In a 7-0 vote today, City Council’s Budget and Finance Committee approved development plans for Fourth and Race streets to build a downtown grocery store, 300 luxury apartments and a parking garage to replace Pogue’s Garage.
Following the city’s $8.5 million purchase of the property, the project will cost $80 million. The city will provide $12 million through a five-year forgivable loan, and the rest — $68 million — will come from private financing.
The committee hearing largely focused on the downtown grocery store, which Odis Jones, the city’s economic development director, called the “next step” of the city’s overall plans to invigorate residential space and drive down office vacancy downtown.
the city’s plans to semi-privatize its parking assets.
The grocery store will be 15,000 square feet — slightly smaller than the Kroger store on Vine Street, which is about 17,000 square feet — and open daily from 7 a.m. to 10 p.m. It will be run by an independent operator, which is so far unnamed.
Flaherty and Collins CEO David Flaherty acknowledged it’s “a compact space,” but he said it will be enough space for a “full-service grocery store” with all the essentials, including fresh produce.
The grocery store will be at the base of a new, 30-story residential tower, which will include 300 luxury apartments and a pool.
Across the street, the city will replace Pogue’s Garage, which city officials have long called an “eyesore,” with a new garage.
The seven Democrats on City Council voted in favor of the plan, with Independent Councilman Chris Smitherman and Republican Councilman Charlie Winburn abstaining.
Democratic Councilman P.G. Sittenfeld questioned the funding sources for the project. City officials explained the $12 million loan will come through urban renewal bonds, which were previously set aside in an urban revival plan that encompasses all of downtown.
Jones said the money was going to a hotel-convention center deal when the city originally pitched the parking plan, but that deal has since collapsed.
City officials also noted the urban renewal fund, which is generated through downtown taxes, can only be used on capital improvement projects that support development and redevelopment downtown. Although the fund could be modified by City Council, it could never go to operating budget expenses such as police and fire.
Public dollars will go to the public garage, while private funds will carry the rest of the project.
The city’s $12 million investment comes through a five-year forgivable loan, which means the city will get its money back if parts of the project, including the privately funded grocery store, fail to meet standards within five years. After the five years are over, the loan is forgiven and any failure would result in a total loss on the investment.
Smitherman, who opposed the city’s parking plan, criticized the city administration for not presenting the current funding plan as an alternative to the parking plan: “What I’d like as a public policymaker is to see all of the options in front of me so that I can choose not just one option but maybe three options.”
Sittenfeld also questioned Flaherty about two previous projects Flaherty and Collins undertook that went bankrupt. Flaherty said the bankruptcies were mostly related to the economic downturn of 2008, but admitted the bankruptcies forced the company to make changes.

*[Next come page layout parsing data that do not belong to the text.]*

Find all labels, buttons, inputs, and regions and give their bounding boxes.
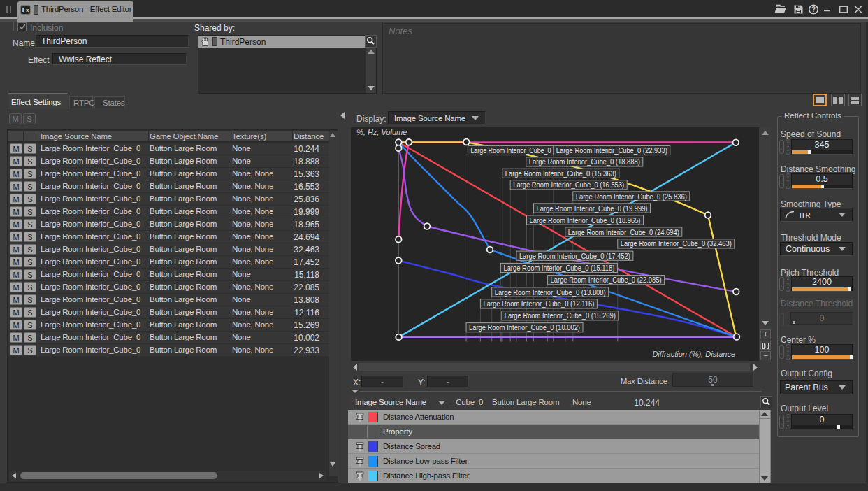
svg-text:Large Room Interior_Cube_0 (13: Large Room Interior_Cube_0 (13.808) [495,288,606,297]
svg-text:Large Room Interior_Cube_0 (10: Large Room Interior_Cube_0 (10.002) [469,323,580,332]
svg-text:Large Room Interior_Cube_0 (32: Large Room Interior_Cube_0 (32.463) [621,239,732,248]
svg-text:Large Room Interior_Cube_0 (17: Large Room Interior_Cube_0 (17.452) [519,252,630,260]
svg-text:Large Room Interior_Cube_0 (15: Large Room Interior_Cube_0 (15.363) [505,169,616,178]
svg-text:Large Room Interior_Cube_0 (15: Large Room Interior_Cube_0 (15.269) [505,311,616,320]
svg-text:Large Room Interior_Cube_0 (19: Large Room Interior_Cube_0 (19.999) [537,204,648,213]
svg-text:Large Room Interior_Cube_0 (18: Large Room Interior_Cube_0 (18.965) [530,216,641,225]
svg-text:Large Room Interior_Cube_0 (25: Large Room Interior_Cube_0 (25.836) [576,192,687,201]
svg-text:Large Room Interior_Cube_0: Large Room Interior_Cube_0 [470,146,551,155]
svg-text:Large Room Interior_Cube_0 (16: Large Room Interior_Cube_0 (16.553) [513,180,624,189]
svg-text:%, Hz, Volume: %, Hz, Volume [356,128,407,136]
svg-text:Large Room Interior_Cube_0 (22: Large Room Interior_Cube_0 (22.085) [551,276,662,284]
svg-text:Large Room Interior_Cube_0 (18: Large Room Interior_Cube_0 (18.888) [529,157,640,166]
svg-text:Large Room Interior_Cube_0 (15: Large Room Interior_Cube_0 (15.118) [503,264,614,272]
svg-text:Diffraction (%), Distance: Diffraction (%), Distance [652,350,735,358]
svg-text:Large Room Interior_Cube_0 (12: Large Room Interior_Cube_0 (12.116) [483,299,594,308]
svg-text:?: ? [811,6,816,13]
svg-text:Large Room Interior_Cube_0 (22: Large Room Interior_Cube_0 (22.933) [556,146,667,155]
svg-text:Large Room Interior_Cube_0 (24: Large Room Interior_Cube_0 (24.694) [568,228,679,236]
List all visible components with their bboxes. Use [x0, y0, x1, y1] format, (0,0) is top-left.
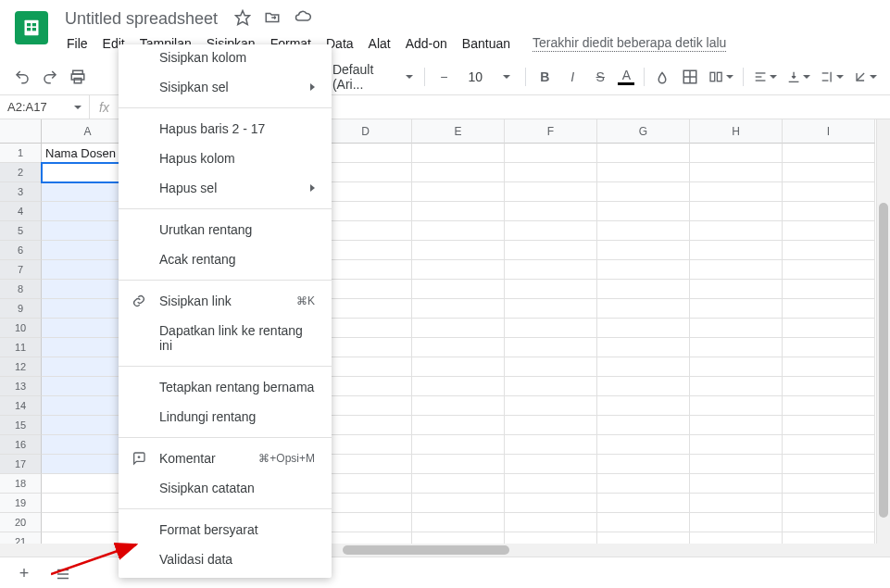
- cell-H9[interactable]: [690, 299, 783, 319]
- cell-D1[interactable]: [320, 144, 412, 163]
- all-sheets-button[interactable]: [48, 561, 78, 587]
- cell-D12[interactable]: [320, 357, 412, 377]
- cell-D6[interactable]: [320, 241, 412, 260]
- cell-G7[interactable]: [597, 260, 690, 280]
- cell-G6[interactable]: [597, 241, 690, 260]
- scrollbar-thumb[interactable]: [879, 203, 888, 518]
- cell-E17[interactable]: [412, 455, 505, 474]
- cell-D20[interactable]: [320, 513, 412, 532]
- cell-I20[interactable]: [783, 513, 875, 532]
- column-header-H[interactable]: H: [690, 119, 783, 144]
- cell-I2[interactable]: [783, 163, 875, 182]
- cell-H13[interactable]: [690, 377, 783, 396]
- cell-E6[interactable]: [412, 241, 505, 260]
- cell-H3[interactable]: [690, 182, 783, 202]
- cell-I13[interactable]: [783, 377, 875, 396]
- context-menu-item[interactable]: Sisipkan catatan: [119, 473, 332, 503]
- cell-I3[interactable]: [783, 182, 875, 202]
- vertical-scrollbar[interactable]: [876, 119, 890, 544]
- move-to-folder-icon[interactable]: [262, 7, 282, 31]
- vertical-align-button[interactable]: [783, 64, 814, 90]
- cell-I16[interactable]: [783, 435, 875, 455]
- row-header-12[interactable]: 12: [0, 357, 42, 377]
- row-header-10[interactable]: 10: [0, 319, 42, 338]
- cell-F19[interactable]: [505, 494, 597, 513]
- cell-F9[interactable]: [505, 299, 597, 319]
- cell-E4[interactable]: [412, 202, 505, 221]
- cell-G21[interactable]: [597, 532, 690, 544]
- cell-E14[interactable]: [412, 396, 505, 416]
- cell-D7[interactable]: [320, 260, 412, 280]
- cell-F4[interactable]: [505, 202, 597, 221]
- cell-G18[interactable]: [597, 474, 690, 494]
- cell-F5[interactable]: [505, 221, 597, 241]
- bold-button[interactable]: B: [532, 64, 558, 90]
- cell-G3[interactable]: [597, 182, 690, 202]
- add-sheet-button[interactable]: +: [9, 561, 39, 587]
- cell-I5[interactable]: [783, 221, 875, 241]
- column-header-D[interactable]: D: [320, 119, 412, 144]
- cell-H21[interactable]: [690, 532, 783, 544]
- cell-E13[interactable]: [412, 377, 505, 396]
- cell-E20[interactable]: [412, 513, 505, 532]
- column-header-I[interactable]: I: [783, 119, 875, 144]
- italic-button[interactable]: I: [559, 64, 585, 90]
- row-header-18[interactable]: 18: [0, 474, 42, 494]
- document-title[interactable]: Untitled spreadsheet: [59, 7, 223, 31]
- cell-D5[interactable]: [320, 221, 412, 241]
- cell-F11[interactable]: [505, 338, 597, 357]
- cell-H11[interactable]: [690, 338, 783, 357]
- cell-D10[interactable]: [320, 319, 412, 338]
- cell-E11[interactable]: [412, 338, 505, 357]
- cell-D19[interactable]: [320, 494, 412, 513]
- cell-D4[interactable]: [320, 202, 412, 221]
- row-header-15[interactable]: 15: [0, 416, 42, 435]
- cell-G15[interactable]: [597, 416, 690, 435]
- cell-H15[interactable]: [690, 416, 783, 435]
- cell-F10[interactable]: [505, 319, 597, 338]
- cell-H18[interactable]: [690, 474, 783, 494]
- cell-E2[interactable]: [412, 163, 505, 182]
- cell-H16[interactable]: [690, 435, 783, 455]
- cell-I10[interactable]: [783, 319, 875, 338]
- cell-G20[interactable]: [597, 513, 690, 532]
- cell-F6[interactable]: [505, 241, 597, 260]
- cell-E12[interactable]: [412, 357, 505, 377]
- cell-E15[interactable]: [412, 416, 505, 435]
- context-menu-item[interactable]: Hapus kolom: [119, 144, 332, 173]
- cell-I7[interactable]: [783, 260, 875, 280]
- context-menu-item[interactable]: Acak rentang: [119, 244, 332, 274]
- cell-E7[interactable]: [412, 260, 505, 280]
- undo-button[interactable]: [9, 64, 35, 90]
- last-edit-link[interactable]: Terakhir diedit beberapa detik lalu: [533, 35, 726, 52]
- cell-E3[interactable]: [412, 182, 505, 202]
- print-button[interactable]: [65, 64, 91, 90]
- cell-D2[interactable]: [320, 163, 412, 182]
- row-header-13[interactable]: 13: [0, 377, 42, 396]
- context-menu-item[interactable]: Validasi data: [119, 544, 332, 574]
- cell-F18[interactable]: [505, 474, 597, 494]
- cell-I21[interactable]: [783, 532, 875, 544]
- borders-button[interactable]: [677, 64, 703, 90]
- strikethrough-button[interactable]: S: [587, 64, 613, 90]
- cloud-saved-icon[interactable]: [292, 7, 314, 31]
- cell-F7[interactable]: [505, 260, 597, 280]
- cell-F2[interactable]: [505, 163, 597, 182]
- merge-cells-button[interactable]: [705, 64, 736, 90]
- context-menu-item[interactable]: Dapatkan link ke rentang ini: [119, 316, 332, 360]
- cell-E16[interactable]: [412, 435, 505, 455]
- cell-I18[interactable]: [783, 474, 875, 494]
- name-box[interactable]: A2:A17: [0, 95, 90, 119]
- scrollbar-thumb[interactable]: [343, 545, 509, 555]
- cell-G4[interactable]: [597, 202, 690, 221]
- cell-D13[interactable]: [320, 377, 412, 396]
- context-menu-item[interactable]: Tetapkan rentang bernama: [119, 372, 332, 402]
- cell-E18[interactable]: [412, 474, 505, 494]
- menubar-file[interactable]: File: [59, 32, 95, 55]
- cell-F1[interactable]: [505, 144, 597, 163]
- star-icon[interactable]: [232, 7, 253, 31]
- font-size-decrease[interactable]: −: [431, 64, 457, 90]
- cell-F21[interactable]: [505, 532, 597, 544]
- row-header-19[interactable]: 19: [0, 494, 42, 513]
- text-color-button[interactable]: A: [615, 68, 637, 85]
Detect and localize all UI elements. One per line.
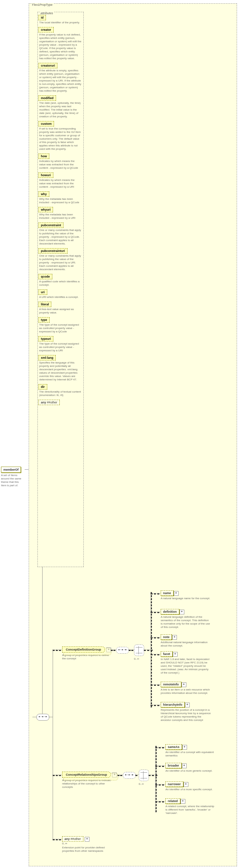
child-element: note+Additional natural language informa… <box>161 634 211 648</box>
diagram-canvas: memberOf A set of Items around the same … <box>0 0 238 868</box>
choice-connector <box>139 770 149 781</box>
expand-icon[interactable]: + <box>181 799 185 804</box>
connector-line <box>32 717 36 717</box>
expand-icon[interactable]: + <box>185 703 190 707</box>
child-label: definition <box>161 609 179 614</box>
connector-line <box>151 592 152 707</box>
attribute-name: pubconstrainturi <box>38 248 68 254</box>
child-element: sameAs+An identifier of a concept with e… <box>165 744 216 757</box>
attribute-any: any ##other <box>38 400 83 405</box>
root-element-desc: A set of Items around the same theme tha… <box>1 474 25 487</box>
expand-icon[interactable]: + <box>184 782 188 787</box>
attribute-name: dir <box>38 384 47 390</box>
expand-icon[interactable]: + <box>172 635 177 640</box>
child-desc: A link to an item or a web resource whic… <box>161 688 211 695</box>
sequence-connector <box>36 714 49 721</box>
any-desc: Extension point for provider-defined pro… <box>62 846 106 853</box>
attribute-name: custom <box>38 121 54 126</box>
child-element: name+A natural language name for the con… <box>161 590 210 600</box>
attribute-name: how <box>38 154 49 159</box>
attribute-name: why <box>38 191 49 197</box>
attribute-desc: One or many constraints that apply to pu… <box>39 229 82 245</box>
attribute-entry: creatoruri <box>38 63 83 68</box>
attribute-entry: type <box>38 317 83 323</box>
expand-icon[interactable]: + <box>85 837 89 842</box>
attribute-desc: Indicates by which means the value was e… <box>39 179 82 189</box>
expand-icon[interactable]: + <box>182 745 187 750</box>
attribute-desc: Why the metadata has been included - exp… <box>39 197 82 204</box>
attribute-entry: qcode <box>38 274 83 279</box>
child-element: hierarchyInfo+Represents the position of… <box>161 702 211 722</box>
attribute-entry: xml:lang <box>38 355 83 360</box>
group-label: ConceptRelationshipsGroup <box>62 772 111 778</box>
expand-icon[interactable]: + <box>173 652 178 657</box>
attribute-entry: dir <box>38 384 83 390</box>
attribute-name: uri <box>38 289 47 295</box>
attribute-name: modified <box>38 95 56 101</box>
cardinality: 0..∞ <box>62 842 106 845</box>
attribute-entry: literal <box>38 302 83 307</box>
root-element-label: memberOf <box>1 467 21 473</box>
attribute-list: idThe local identifier of the property.c… <box>38 15 83 405</box>
attribute-desc: A free-text value assigned as property v… <box>39 308 82 314</box>
child-label: hierarchyInfo <box>161 702 185 707</box>
attribute-desc: If set to true the corresponding propert… <box>39 127 82 151</box>
root-element: memberOf A set of Items around the same … <box>1 467 25 487</box>
child-desc: Additional natural language information … <box>161 641 211 648</box>
attribute-entry: how <box>38 154 83 159</box>
attribute-name: creator <box>38 27 54 32</box>
attribute-entry: typeuri <box>38 336 83 342</box>
attribute-desc: The date (and, optionally, the time) whe… <box>39 101 82 118</box>
attribute-desc: The type of the concept assigned as cont… <box>39 342 82 352</box>
attribute-desc: One or many constraints that apply to pu… <box>39 254 82 271</box>
sequence-connector <box>116 647 129 654</box>
attribute-entry: creator <box>38 27 83 32</box>
child-desc: Represents the position of a concept in … <box>161 708 211 722</box>
any-other-element: any ##other + 0..∞ Extension point for p… <box>62 836 106 853</box>
attribute-name: id <box>38 15 46 20</box>
expand-icon[interactable]: + <box>182 682 186 687</box>
attribute-desc: Why the metadata has been included - exp… <box>39 213 82 220</box>
type-panel: Flex1PropType attributes idThe local ide… <box>29 3 237 866</box>
connector-line <box>25 469 29 470</box>
cardinality: 0..∞ <box>134 657 139 660</box>
connector-line <box>53 650 53 839</box>
child-element: broader+An identifier of a more generic … <box>165 763 212 773</box>
expand-icon[interactable]: + <box>180 610 184 614</box>
child-desc: An identifier of a more specific concept… <box>165 788 213 791</box>
attribute-entry: whyuri <box>38 207 83 212</box>
attribute-name: typeuri <box>38 336 53 342</box>
any-suffix: ##other <box>47 401 57 404</box>
attribute-desc: The local identifier of the property. <box>39 21 82 24</box>
attribute-entry: pubconstrainturi <box>38 248 83 254</box>
expand-icon[interactable]: + <box>174 591 179 596</box>
attribute-entry: howuri <box>38 172 83 178</box>
attribute-desc: If the property value is not defined, sp… <box>39 33 82 60</box>
choice-connector <box>134 644 144 656</box>
attribute-name: howuri <box>38 172 53 178</box>
group-label: ConceptDefinitionGroup <box>62 647 105 653</box>
type-name: Flex1PropType <box>31 3 53 6</box>
attribute-name: qcode <box>38 274 52 279</box>
child-element: definition+A natural language definition… <box>161 609 211 629</box>
connector-line <box>42 567 43 714</box>
attribute-desc: A qualified code which identifies a conc… <box>39 280 82 287</box>
child-label: remoteInfo <box>161 682 181 687</box>
child-desc: An identifier of a more generic concept. <box>165 769 212 773</box>
attribute-name: whyuri <box>38 207 53 212</box>
attribute-entry: uri <box>38 289 83 295</box>
attribute-name: xml:lang <box>38 355 56 360</box>
attributes-title: attributes <box>40 11 54 15</box>
child-element: narrower+An identifier of a more specifi… <box>165 781 213 791</box>
sequence-connector <box>123 772 136 779</box>
attributes-panel: attributes idThe local identifier of the… <box>37 12 84 567</box>
attribute-desc: The directionality of textual content (e… <box>39 390 82 397</box>
attribute-entry: modified <box>38 95 83 101</box>
expand-icon[interactable]: + <box>182 764 187 768</box>
cardinality: 0..∞ <box>139 782 144 785</box>
child-desc: In NAR 1.8 and later, facet is deprecate… <box>161 658 211 675</box>
child-element: facet+In NAR 1.8 and later, facet is dep… <box>161 651 211 675</box>
child-desc: A natural language definition of the sem… <box>161 615 211 629</box>
any-suffix: ##other <box>71 837 81 841</box>
child-desc: A natural language name for the concept. <box>161 597 210 600</box>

The city estimates the project will produce 650 construction jobs and 35 permanent, full-time jobs.
For the city, the project is part of a much bigger plan that includes getting 3,000-5,000 new residential units built downtown in the next five years to meet rising demand.
“It’s hot to be downtown right now,” Jones said.
Jones explained the property would have cost Cincinnati millions of dollars regardless of the city’s buyout and development plans because of a liability agreement the city made in the 1980s.
“When you start from there and you gradually come up and look holistically at the project, taking action was not only necessary, it was prudent,” he said.